Sementara dari Kraton Yogyakarta tempat dimana ia mengabdikan dirinya sebagai abdi dalem, Ki Timbul Hadiprayitno mendapat paringan asma Mas Tumenggung Cerma Manggala, dan budaya dalam serat bratayuda (Cetakan I terbit Maret 2004), Teori Estetika untuk Seni Pedalangan (Cetakan I, terbit September 2004).

Selain itu juga mengerjakan penulisan Naskah dan Karya Seni, antara lain Smaradahana (1995), Ontran-ontran Mandura (1996), Dewa Ruci (1997), Prigiwa-Pregiwati (1997), Babad Alas Mertani (1999), Harjuna Wijimulya (2000), Sang Palasara (2001), Apologi Rama (2001) Tele Wayang serial Gathutkaca (1999-2000).
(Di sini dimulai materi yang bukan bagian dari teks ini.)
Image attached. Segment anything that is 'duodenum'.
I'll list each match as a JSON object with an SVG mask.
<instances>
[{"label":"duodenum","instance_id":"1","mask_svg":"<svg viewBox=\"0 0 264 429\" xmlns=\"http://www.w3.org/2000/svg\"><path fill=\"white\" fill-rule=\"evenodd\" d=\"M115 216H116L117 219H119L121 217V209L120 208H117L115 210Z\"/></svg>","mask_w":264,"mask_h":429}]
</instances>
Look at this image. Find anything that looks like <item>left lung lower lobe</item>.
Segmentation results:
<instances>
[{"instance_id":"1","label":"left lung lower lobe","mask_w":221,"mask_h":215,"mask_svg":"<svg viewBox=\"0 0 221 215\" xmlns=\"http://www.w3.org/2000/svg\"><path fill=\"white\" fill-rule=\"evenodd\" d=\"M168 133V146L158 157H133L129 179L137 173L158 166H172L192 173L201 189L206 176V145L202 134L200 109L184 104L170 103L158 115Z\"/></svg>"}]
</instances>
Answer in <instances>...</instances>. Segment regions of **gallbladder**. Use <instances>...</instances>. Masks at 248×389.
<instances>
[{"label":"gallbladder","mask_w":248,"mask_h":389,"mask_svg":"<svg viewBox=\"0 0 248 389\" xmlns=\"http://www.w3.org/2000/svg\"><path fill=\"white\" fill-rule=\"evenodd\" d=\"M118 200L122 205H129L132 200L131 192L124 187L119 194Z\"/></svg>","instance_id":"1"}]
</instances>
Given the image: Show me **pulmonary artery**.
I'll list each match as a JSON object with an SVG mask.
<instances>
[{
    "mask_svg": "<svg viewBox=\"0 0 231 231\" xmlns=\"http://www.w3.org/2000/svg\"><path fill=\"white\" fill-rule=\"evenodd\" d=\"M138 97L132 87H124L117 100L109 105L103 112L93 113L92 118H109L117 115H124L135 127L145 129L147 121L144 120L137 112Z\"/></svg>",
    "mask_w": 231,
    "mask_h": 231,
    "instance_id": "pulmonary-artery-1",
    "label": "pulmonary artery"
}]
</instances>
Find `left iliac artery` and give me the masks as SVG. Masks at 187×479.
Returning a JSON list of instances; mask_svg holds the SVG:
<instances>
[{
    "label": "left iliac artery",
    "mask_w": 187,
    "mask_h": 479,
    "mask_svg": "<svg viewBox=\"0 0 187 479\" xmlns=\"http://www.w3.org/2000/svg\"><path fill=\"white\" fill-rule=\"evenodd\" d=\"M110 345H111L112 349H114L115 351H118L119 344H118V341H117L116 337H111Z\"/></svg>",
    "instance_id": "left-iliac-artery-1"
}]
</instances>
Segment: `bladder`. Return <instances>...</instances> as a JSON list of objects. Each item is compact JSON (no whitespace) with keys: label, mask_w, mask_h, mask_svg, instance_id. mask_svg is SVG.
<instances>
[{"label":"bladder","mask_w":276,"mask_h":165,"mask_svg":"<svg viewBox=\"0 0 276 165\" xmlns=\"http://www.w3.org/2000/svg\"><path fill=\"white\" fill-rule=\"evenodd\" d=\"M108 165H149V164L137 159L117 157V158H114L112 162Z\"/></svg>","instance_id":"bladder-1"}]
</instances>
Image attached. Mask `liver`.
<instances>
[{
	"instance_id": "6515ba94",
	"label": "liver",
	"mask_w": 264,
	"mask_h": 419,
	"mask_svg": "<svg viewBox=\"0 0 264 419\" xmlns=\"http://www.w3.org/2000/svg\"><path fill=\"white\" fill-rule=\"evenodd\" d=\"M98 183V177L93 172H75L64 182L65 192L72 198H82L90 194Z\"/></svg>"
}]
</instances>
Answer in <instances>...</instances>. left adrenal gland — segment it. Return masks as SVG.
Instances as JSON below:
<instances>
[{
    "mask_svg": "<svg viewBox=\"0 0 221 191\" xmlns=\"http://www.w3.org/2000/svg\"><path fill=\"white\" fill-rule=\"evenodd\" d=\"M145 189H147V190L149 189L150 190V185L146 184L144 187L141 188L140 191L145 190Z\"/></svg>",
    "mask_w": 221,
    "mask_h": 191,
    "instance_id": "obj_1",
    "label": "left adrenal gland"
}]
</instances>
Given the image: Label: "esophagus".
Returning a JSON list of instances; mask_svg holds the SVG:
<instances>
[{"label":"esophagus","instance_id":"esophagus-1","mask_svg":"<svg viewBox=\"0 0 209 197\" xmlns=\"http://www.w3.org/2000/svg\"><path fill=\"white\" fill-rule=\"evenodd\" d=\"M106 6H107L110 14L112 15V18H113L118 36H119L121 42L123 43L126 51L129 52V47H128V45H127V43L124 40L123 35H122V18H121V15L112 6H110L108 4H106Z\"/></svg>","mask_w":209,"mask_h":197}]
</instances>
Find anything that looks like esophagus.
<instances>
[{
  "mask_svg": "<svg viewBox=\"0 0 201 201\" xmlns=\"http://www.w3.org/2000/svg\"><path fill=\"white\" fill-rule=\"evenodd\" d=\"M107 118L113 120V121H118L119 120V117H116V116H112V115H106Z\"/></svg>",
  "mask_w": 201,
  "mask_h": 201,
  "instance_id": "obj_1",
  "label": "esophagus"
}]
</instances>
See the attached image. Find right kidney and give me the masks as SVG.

Pengalaman dalam program Pengabdian Masyarakat : Tim Penyuluhan Seni ISI Yogyakarta bidang seni pedalangan di DIY dan sekitarnya (1999 s/d 2001); Ketua PEPADI (Perstuan Dalang Indonesia) Prop. DIY dua periode sejak 1998 – 2001 dan 2001 – 2004; Anggota Dewan Kebijaksanaan SENA WANGI Jakarta (2001-2004); Ketua tim Sibermas ISI Yogyakarta (2001-2004) di Kab Gunung Kidul DIY Ketua Pendampingan UKM Perajin Kulit di Kec. Pajangan Bantul, Yogyakarta (2001).
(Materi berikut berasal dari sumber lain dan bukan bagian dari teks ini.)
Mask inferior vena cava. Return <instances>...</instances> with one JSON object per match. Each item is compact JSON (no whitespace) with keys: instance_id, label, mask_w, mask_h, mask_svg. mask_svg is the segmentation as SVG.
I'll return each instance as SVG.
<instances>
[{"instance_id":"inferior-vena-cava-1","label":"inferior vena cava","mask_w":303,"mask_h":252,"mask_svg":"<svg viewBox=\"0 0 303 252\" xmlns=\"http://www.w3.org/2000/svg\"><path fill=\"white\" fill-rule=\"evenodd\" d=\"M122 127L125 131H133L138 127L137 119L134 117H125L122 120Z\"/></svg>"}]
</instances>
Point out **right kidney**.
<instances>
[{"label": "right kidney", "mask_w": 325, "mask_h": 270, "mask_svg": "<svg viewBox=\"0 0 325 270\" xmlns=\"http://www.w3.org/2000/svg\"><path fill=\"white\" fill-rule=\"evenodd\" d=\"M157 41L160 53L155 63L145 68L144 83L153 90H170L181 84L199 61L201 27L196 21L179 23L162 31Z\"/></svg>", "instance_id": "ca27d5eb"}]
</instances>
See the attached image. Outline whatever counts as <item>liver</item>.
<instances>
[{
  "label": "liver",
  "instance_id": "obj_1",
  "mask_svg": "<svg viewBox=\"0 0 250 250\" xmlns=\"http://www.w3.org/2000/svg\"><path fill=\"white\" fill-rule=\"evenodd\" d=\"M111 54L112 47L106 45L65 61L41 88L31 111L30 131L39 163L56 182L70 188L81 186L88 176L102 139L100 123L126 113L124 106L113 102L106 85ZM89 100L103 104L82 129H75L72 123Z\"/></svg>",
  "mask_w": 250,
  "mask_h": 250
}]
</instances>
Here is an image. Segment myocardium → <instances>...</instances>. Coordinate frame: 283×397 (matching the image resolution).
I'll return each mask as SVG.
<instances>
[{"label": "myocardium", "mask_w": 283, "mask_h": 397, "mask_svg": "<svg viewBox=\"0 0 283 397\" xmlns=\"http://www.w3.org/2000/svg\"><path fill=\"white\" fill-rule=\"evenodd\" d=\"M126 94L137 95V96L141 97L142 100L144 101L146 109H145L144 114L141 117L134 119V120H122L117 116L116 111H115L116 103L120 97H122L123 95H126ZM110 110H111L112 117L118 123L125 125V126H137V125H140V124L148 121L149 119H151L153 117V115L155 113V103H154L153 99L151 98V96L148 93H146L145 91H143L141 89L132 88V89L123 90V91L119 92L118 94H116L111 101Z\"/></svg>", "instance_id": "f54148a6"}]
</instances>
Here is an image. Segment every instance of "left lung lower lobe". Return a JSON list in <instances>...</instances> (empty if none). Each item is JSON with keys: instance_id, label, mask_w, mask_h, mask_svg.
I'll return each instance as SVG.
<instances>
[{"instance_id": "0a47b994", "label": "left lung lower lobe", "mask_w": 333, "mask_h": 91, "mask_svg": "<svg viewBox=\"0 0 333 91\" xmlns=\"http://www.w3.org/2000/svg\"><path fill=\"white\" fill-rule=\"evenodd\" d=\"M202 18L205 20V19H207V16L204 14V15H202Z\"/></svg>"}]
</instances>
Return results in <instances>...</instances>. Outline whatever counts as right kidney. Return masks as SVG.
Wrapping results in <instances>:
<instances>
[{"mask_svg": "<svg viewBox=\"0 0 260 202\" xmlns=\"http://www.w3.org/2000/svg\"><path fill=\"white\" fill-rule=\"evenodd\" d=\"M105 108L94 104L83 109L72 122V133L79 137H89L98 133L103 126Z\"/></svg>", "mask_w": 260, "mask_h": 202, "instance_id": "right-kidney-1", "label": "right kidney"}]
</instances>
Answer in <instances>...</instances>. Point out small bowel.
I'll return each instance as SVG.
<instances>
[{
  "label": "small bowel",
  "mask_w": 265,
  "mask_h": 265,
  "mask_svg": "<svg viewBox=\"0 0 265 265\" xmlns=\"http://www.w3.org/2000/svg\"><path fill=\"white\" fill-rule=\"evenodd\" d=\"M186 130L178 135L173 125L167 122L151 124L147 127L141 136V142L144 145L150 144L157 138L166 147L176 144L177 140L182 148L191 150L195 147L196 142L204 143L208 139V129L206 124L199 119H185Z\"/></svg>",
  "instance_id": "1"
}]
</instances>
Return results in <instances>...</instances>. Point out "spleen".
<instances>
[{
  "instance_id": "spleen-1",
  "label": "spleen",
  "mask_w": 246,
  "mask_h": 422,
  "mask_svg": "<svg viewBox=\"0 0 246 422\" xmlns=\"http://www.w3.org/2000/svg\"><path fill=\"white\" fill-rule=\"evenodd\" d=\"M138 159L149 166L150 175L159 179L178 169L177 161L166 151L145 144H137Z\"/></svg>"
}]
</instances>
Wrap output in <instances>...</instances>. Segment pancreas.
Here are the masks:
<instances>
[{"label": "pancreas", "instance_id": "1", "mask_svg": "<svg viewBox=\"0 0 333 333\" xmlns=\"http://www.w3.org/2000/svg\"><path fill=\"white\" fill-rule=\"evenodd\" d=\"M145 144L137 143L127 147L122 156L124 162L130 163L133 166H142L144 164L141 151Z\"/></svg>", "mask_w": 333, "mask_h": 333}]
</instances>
Kecuali menjadi dosen tamu di ISI Yogyakarta, Ki Timbul juga membagi ilmunya sebagai pengajar di Pawiyatan Pedhalangan “Habirandha” Kraton Yogyakarta.

Selasa, 10 Mei 2011 pukul 01.25 Ki Timbul Hadiprayitno telah menghadap Sang Maha Dalang untuk selamanya dalam usia 79 tahun. Jenazahnya dimakamkan di Pemakaman Umum Dusun Panjangjiwo, Patalan, Jetis, Bantul pada hari yang sama pukul 14.00 Wib. Upacara pemakaman jenazah dihadiri oleh ribuan pelayat. Termasuk di dalamnya para pejabat pemerintah, budayawan, seniman, dan masyarakat luas. Tampak hadir pula Gusti Bandara Pangeran Hariyo Yudhaningrat dan Gusti bandara Pangeran Hariyo Prabukusuma dari Kraton Ngayogyokarta. Selamat jalan Ki Timbul, semoga khusnul khatimah. Karyamu tak terbatas oleh usiamu ………

(Dirangkum dari berbagai sumber oleh Ki Sugeng Subagya, Pemerhati Pendidikan dan kebudayaan).